European Court to hear journalist’s challenge to surveillance powers of Russian security service
A journalist’s challenge to Russia’s sweeping surveillance powers over mobile phone communications will take a step forward this month in a rare public hearing of the Grand Chamber of the European Court of Human Rights on Wednesday 24 September 2014.
Roman Zakharov, a journalist from St Petersburg, is challenging the law on surveillance in Russia which allows the Federal Security Service known as the FSB (the successor to the KGB) to monitor mobile phones.
Hearings of the Grand Chamber are reserved for cases of exceptional importance.
Mr Zakharov complains that Russian law requires mobile phone operators to install equipment which enables remote interception of telephone communications by the FSB. He also complains that parts of the relevant law are secret and have never been published.
Zakharov, a journalist at the Glasnost Defence Foundation, is represented by lawyers from the European Human Rights Advocacy Centre, based at Middlesex University in London, and the Russian NGO Memorial, based in Moscow. He first tried to challenge the law in the domestic courts in Russia in 2003, only for his case to be dismissed in 2006, at which point he turned to the European Court of Human Rights to seek justice. Some eight years later, on 24 September 2014, a panel of 17 judges will consider his case against Russia.
Under the European Convention on Human Rights, Mr Zakharov complains that the domestic law on secret monitoring of mobile phones violates his right to respect for his privacy (Article 8).
He complains that the domestic law does not have sufficient safeguards to prevent unauthorised monitoring by the FSB, and is not suitably accessible. He also alleges that he has no effective domestic remedy for his complaint (Article 13).

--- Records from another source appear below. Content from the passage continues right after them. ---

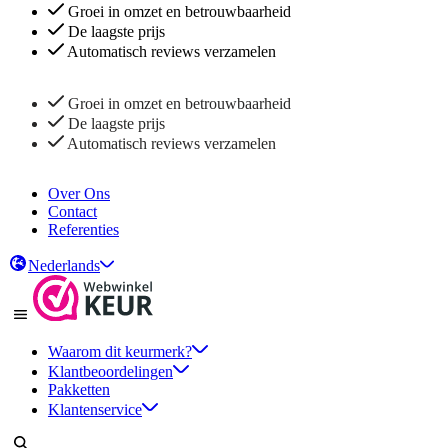
Groei in omzet en betrouwbaarheid
De laagste prijs
Automatisch reviews verzamelen
Groei in omzet en betrouwbaarheid
De laagste prijs
Automatisch reviews verzamelen
Over Ons
Contact
Referenties
Nederlands
Waarom dit keurmerk?
Klantbeoordelingen
Pakketten
Klantenservice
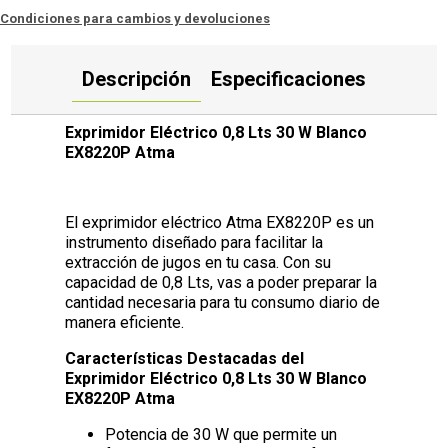
Condiciones para cambios y devoluciones
Descripción
Especificaciones
Exprimidor Eléctrico 0,8 Lts 30 W Blanco
EX8220P Atma
El exprimidor eléctrico Atma EX8220P es un
instrumento diseñado para facilitar la
extracción de jugos en tu casa. Con su
capacidad de 0,8 Lts, vas a poder preparar la
cantidad necesaria para tu consumo diario de
manera eficiente.
Características Destacadas del
Exprimidor Eléctrico 0,8 Lts 30 W Blanco
EX8220P Atma
Potencia de 30 W que permite un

Roman Zakharov commented on the case:
“I hope that the Court can find a balance of interests between citizens’ rights and security. Currently these rights are not properly protected. Worse still, government authorities, in Russia and abroad, fail to understand that a lack of transparency with regards to special methods of investigation – such as phone tapping or reading emails – leads to inefficacy in policing and the secret services, the very same structures these methods are seeking to aid.”

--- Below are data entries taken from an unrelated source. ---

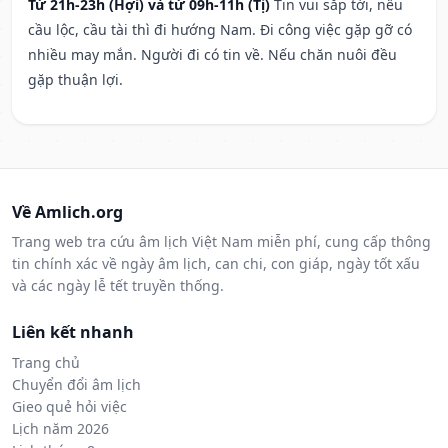
Từ 21h-23h (Hợi) và từ 09h-11h (Tị)
Tin vui sắp tới, nếu
cầu lộc, cầu tài thì đi hướng Nam. Đi công việc gặp gỡ có
nhiều may mắn. Người đi có tin về. Nếu chăn nuôi đều
gặp thuận lợi.
Về Amlich.org
Trang web tra cứu âm lịch Việt Nam miễn phí, cung cấp thông
tin chính xác về ngày âm lịch, can chi, con giáp, ngày tốt xấu
và các ngày lễ tết truyền thống.
Liên kết nhanh
Trang chủ
Chuyển đổi âm lịch
Gieo quẻ hỏi việc
Lịch năm 2026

Prof. Philip Leach, Director of EHRAC, commented:
“The FSB’s very broad surveillance powers are simply not subject to adequate controls. There is no proper judicial authorisation procedure, no independent scrutiny and no legal redress for victims. The system needs to be completely overhauled.”

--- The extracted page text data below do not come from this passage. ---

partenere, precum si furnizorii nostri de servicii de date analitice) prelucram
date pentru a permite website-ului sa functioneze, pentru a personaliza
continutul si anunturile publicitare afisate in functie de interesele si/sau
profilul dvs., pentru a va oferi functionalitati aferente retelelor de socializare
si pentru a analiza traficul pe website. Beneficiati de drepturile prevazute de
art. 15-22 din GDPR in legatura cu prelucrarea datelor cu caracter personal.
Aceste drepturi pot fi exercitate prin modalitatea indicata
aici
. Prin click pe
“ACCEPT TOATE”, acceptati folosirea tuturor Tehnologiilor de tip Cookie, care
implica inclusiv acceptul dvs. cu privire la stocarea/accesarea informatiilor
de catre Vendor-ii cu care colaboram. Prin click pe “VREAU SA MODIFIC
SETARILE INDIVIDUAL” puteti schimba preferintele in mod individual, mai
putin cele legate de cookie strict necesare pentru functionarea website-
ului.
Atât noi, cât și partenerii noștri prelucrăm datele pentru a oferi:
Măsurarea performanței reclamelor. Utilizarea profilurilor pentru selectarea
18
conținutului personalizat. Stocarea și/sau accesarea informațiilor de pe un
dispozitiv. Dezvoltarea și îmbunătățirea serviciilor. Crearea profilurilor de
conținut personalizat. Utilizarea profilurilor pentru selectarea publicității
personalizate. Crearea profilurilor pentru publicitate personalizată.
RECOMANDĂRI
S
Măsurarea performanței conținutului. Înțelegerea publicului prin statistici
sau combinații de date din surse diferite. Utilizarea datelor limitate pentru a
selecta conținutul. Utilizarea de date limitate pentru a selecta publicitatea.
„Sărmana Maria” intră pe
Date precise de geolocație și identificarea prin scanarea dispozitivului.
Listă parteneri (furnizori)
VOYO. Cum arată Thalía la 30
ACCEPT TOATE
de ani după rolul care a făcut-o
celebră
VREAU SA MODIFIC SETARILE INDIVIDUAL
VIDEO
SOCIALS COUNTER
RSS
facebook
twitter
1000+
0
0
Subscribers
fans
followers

FSB surveillance is regulated in Russia by the following laws: the Communications Act of 7 July 2003, the Operational-Search Activities Act of 12 August 1995, the Federal Security Service Act of 3 April 1995 and various orders issued by the Ministry of Communications. Order No. 70, issued by the Ministry of Communications on 20 April 1999, sets out the technical requirements which must be fulfilled by the equipment which is installed by mobile phone operators. However, the addendums to Order No. 70 (which describe the technical requirements) have never been published.
The Glasnost Defence Foundation monitors respect for journalists’ rights and the right to freedom of speech.